Required action:
The expected output is each line in the data below that includes the string "project".

Data excerpts:
::::::::
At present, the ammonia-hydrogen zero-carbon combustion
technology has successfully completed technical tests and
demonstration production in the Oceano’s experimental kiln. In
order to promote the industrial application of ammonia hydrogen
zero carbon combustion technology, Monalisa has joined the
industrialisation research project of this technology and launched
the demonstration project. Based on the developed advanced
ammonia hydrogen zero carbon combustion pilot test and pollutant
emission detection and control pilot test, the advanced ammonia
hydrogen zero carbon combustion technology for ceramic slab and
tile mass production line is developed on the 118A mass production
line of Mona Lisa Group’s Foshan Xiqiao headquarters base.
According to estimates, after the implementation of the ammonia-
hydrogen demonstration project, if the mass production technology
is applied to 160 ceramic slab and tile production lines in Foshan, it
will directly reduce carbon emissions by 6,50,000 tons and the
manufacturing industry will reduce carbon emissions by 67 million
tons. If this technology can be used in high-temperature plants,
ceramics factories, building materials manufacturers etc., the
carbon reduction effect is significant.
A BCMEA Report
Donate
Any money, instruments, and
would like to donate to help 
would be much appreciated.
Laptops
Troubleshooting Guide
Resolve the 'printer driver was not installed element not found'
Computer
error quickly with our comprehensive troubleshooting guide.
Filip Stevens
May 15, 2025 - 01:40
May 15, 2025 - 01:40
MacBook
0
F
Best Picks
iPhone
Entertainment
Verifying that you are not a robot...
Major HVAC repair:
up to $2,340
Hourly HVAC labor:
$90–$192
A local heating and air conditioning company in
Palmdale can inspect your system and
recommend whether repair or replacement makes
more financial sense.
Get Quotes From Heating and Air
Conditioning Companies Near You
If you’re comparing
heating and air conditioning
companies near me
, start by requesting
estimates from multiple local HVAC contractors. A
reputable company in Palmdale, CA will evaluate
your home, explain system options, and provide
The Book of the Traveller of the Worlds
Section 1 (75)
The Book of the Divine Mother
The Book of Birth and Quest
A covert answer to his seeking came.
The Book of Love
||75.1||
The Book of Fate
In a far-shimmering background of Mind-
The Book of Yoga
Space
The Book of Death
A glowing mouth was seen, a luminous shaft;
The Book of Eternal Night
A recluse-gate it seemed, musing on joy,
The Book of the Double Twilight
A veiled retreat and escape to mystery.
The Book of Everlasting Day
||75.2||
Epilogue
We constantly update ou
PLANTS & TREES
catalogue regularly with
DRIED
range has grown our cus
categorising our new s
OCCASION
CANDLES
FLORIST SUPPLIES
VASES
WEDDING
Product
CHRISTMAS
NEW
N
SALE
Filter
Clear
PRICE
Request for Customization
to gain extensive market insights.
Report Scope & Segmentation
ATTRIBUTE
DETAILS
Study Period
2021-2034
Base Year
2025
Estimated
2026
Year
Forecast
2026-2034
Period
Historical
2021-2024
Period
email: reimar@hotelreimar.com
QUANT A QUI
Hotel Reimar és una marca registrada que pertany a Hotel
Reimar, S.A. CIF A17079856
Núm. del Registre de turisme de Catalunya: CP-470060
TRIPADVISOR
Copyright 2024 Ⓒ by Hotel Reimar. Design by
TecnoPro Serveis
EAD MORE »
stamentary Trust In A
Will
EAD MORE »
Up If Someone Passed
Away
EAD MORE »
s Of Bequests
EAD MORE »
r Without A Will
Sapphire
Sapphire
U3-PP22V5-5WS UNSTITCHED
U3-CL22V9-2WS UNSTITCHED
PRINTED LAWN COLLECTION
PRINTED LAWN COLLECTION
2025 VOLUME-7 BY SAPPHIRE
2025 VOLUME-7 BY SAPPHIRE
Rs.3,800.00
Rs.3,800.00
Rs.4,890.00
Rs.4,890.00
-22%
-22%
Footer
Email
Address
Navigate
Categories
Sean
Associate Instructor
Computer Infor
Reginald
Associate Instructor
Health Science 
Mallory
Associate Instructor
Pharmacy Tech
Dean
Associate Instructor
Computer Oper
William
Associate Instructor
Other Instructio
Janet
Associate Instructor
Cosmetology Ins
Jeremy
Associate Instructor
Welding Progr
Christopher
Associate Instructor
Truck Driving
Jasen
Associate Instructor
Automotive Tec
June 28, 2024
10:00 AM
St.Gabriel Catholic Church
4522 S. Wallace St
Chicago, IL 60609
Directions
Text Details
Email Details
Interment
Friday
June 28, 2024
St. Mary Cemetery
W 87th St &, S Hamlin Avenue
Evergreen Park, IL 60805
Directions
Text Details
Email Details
::::::::
Written reply:
industrialisation research project of this technology and launched
the demonstration project. Based on the developed advanced
hydrogen demonstration project, if the mass production technology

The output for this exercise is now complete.